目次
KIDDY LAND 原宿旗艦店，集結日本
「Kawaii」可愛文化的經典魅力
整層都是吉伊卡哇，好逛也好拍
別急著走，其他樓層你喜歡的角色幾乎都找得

• [EXERCISE GOAL]: Word for word, return each of the entries.

• [THE COMPLETED TASK]:
目次
KIDDY LAND 原宿旗艦店，集結日本
「Kawaii」可愛文化的經典魅力
整層都是吉伊卡哇，好逛也好拍
別急著走，其他樓層你喜歡的角色幾乎都找得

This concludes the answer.